Immigrant sisters facing deportation after calling Amsterdam home for 18 years
Sisters Sofia and Najoua Sabbar, aged 21 and 24, who applied for permanent residencies in the Netherlands after living there undocumented for about 18 years are now facing deportation, het Parool reported.The Moroccan citizens have had their permanent resident applications rejected twice by the Dutch Immigration and Naturalisation Service (IND), with the second rejection stating it is not in the interests of the Dutch State to give them the right to live in the Netherlands.
Their mother brought the two to the Netherlands when they were just three and seven years of age. She first fled her abusive husband just after Sofia was born in Morocco, taking the children with her to Spain. From there they arrived in Amsterdam Noord in 2003.

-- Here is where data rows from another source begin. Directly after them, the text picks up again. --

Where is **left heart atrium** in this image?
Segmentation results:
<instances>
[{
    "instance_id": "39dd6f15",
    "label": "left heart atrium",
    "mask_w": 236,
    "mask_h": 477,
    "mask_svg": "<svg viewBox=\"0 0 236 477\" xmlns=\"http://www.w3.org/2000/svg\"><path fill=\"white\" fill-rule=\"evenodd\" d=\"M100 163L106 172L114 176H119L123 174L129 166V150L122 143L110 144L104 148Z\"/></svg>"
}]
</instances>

Over the years, the young women say they have moved more than 25 times. For about a decade, the two lived in a basement storage space with no windows located alongside an expressway, the newspaper reported. “We were happy with it. We thought: finally a permanent roof over our heads. Then you don't think, ‘There are no windows here,’” Najoua said.

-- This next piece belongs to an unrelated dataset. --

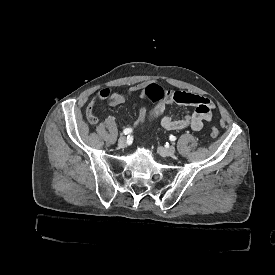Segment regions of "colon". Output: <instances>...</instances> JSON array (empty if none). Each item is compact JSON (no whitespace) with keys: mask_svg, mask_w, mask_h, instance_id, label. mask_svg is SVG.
<instances>
[{"mask_svg":"<svg viewBox=\"0 0 275 275\" xmlns=\"http://www.w3.org/2000/svg\"><path fill=\"white\" fill-rule=\"evenodd\" d=\"M146 92H147V94H146L147 103H144V110L145 111H140L139 119H144L145 113H148L147 107L151 108L153 106L154 95L159 99H162L164 97V94L162 93L163 92V87L159 83H156L153 86H149L146 89ZM86 112H87L88 120L91 123H95L97 121V119H96L95 115L93 114V109L88 108ZM218 134H219V131H218L217 127H215V126L212 127L211 132H210L211 137L213 139H216L218 137Z\"/></svg>","mask_w":275,"mask_h":275,"instance_id":"obj_1","label":"colon"}]
</instances>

During that time, and in spite of the difficult living circumstances, they managed to dive into their schoolwork and classroom lives, their only escape from a harsh reality. It was in school that the two said they were able to feel like normal children. They both graduated with secondary school diplomas, and have stated they want to pursue their further education in the Netherlands, but they can only do saw with legal residency.
“It creates enormous pressure. You always have to be the best. Always perform. Purely because we are illegal,” Najoua told the newspaper. In addition to completing their education, the sisters were also largely involved in social and charity work aimed at providing help to disadvantaged children and children of diverse backgrounds. “You feel that you have to compensate, because otherwise it will be used against you.”

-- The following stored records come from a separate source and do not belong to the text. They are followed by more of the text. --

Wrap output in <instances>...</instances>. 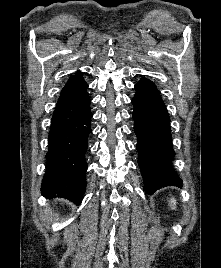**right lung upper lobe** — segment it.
Listing matches in <instances>:
<instances>
[{
    "mask_svg": "<svg viewBox=\"0 0 221 268\" xmlns=\"http://www.w3.org/2000/svg\"><path fill=\"white\" fill-rule=\"evenodd\" d=\"M87 83L83 80L80 72L70 77L66 85L61 91L59 102H66L76 99L86 93Z\"/></svg>",
    "mask_w": 221,
    "mask_h": 268,
    "instance_id": "cb5924a9",
    "label": "right lung upper lobe"
}]
</instances>
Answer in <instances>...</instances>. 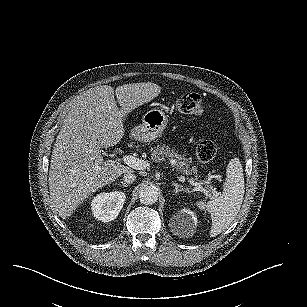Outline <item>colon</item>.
I'll return each mask as SVG.
<instances>
[{
    "label": "colon",
    "mask_w": 307,
    "mask_h": 307,
    "mask_svg": "<svg viewBox=\"0 0 307 307\" xmlns=\"http://www.w3.org/2000/svg\"><path fill=\"white\" fill-rule=\"evenodd\" d=\"M177 109L189 115H200L204 110L201 96L194 92L182 94L176 101ZM216 144L209 140L201 141L196 147V155L200 162L208 163L216 156Z\"/></svg>",
    "instance_id": "colon-1"
}]
</instances>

Sofia and Najoua Sabbar tried to obtain legal status in the Netherlands in March 2019 once both of them had reached 18. Their application was denied a few months later, and their second attempt was denied by IND in March 2020. They were ordered to leave the Netherlands within four weeks and return to Morocco, despite speaking little Arabic and not a word of the Amazigh language.
“It was called a return. For us it was an eviction. Return to where? And to whom?" Najoua wondered.
They received legal assistance and appealed against the IND judgement, an office which is managed by the Ministry of Justice and Security. A court in Amsterdam reversed the IND decision, calling the sisters, “hard-working, ambitious, fully integrated 'Dutch' women, who make a positive contribution to Dutch society.’’
Initially, that provided some breathing space, Najoua said. That changed when the government decided to exercise its option to appeal the decision to a higher court. “We had perspective, but that is now gone. The appeal has brought everything to a standstill. Again I cannot register for the university.” Najoua wants to study law at a Dutch university.
Their attorney will file their position in the appellate case this week, and a ruling could be handed down in six to twelve months.
”We can both marry a Dutch friend and get a residence permit that way, but we don't want that. Because we believe in the Dutch legal system,” Sofia said. She hopes to study pedagogy at the Hogeschool van Amsterdam.